* [INFORMATION SHOWN]:
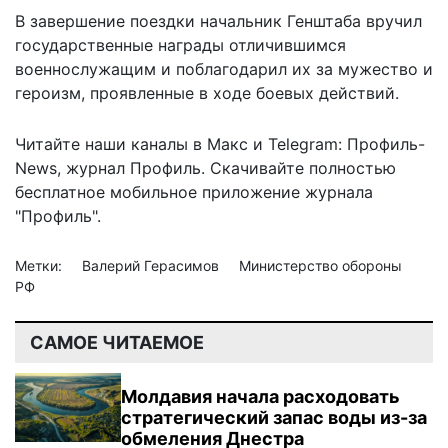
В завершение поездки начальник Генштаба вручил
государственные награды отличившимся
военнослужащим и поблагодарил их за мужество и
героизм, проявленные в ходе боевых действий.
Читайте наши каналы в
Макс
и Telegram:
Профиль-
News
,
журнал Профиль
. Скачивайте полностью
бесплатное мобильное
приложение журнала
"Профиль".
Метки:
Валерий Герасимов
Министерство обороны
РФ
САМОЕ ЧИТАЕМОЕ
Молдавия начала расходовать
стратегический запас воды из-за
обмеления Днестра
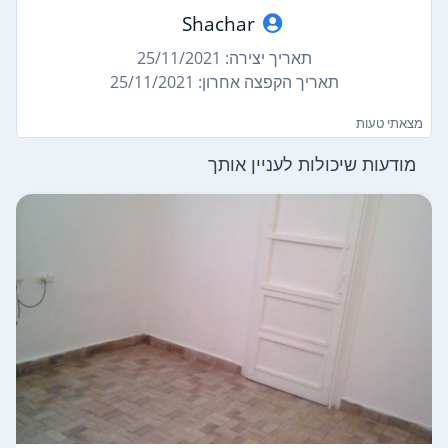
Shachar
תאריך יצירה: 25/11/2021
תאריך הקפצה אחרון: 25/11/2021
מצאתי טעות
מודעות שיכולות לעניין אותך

* [TASK ITEM]: Look through the records and copy down every line that holds "תאריך".

* [OUTPUT FOR THIS EXERCISE]:
תאריך יצירה: 25/11/2021
תאריך הקפצה אחרון: 25/11/2021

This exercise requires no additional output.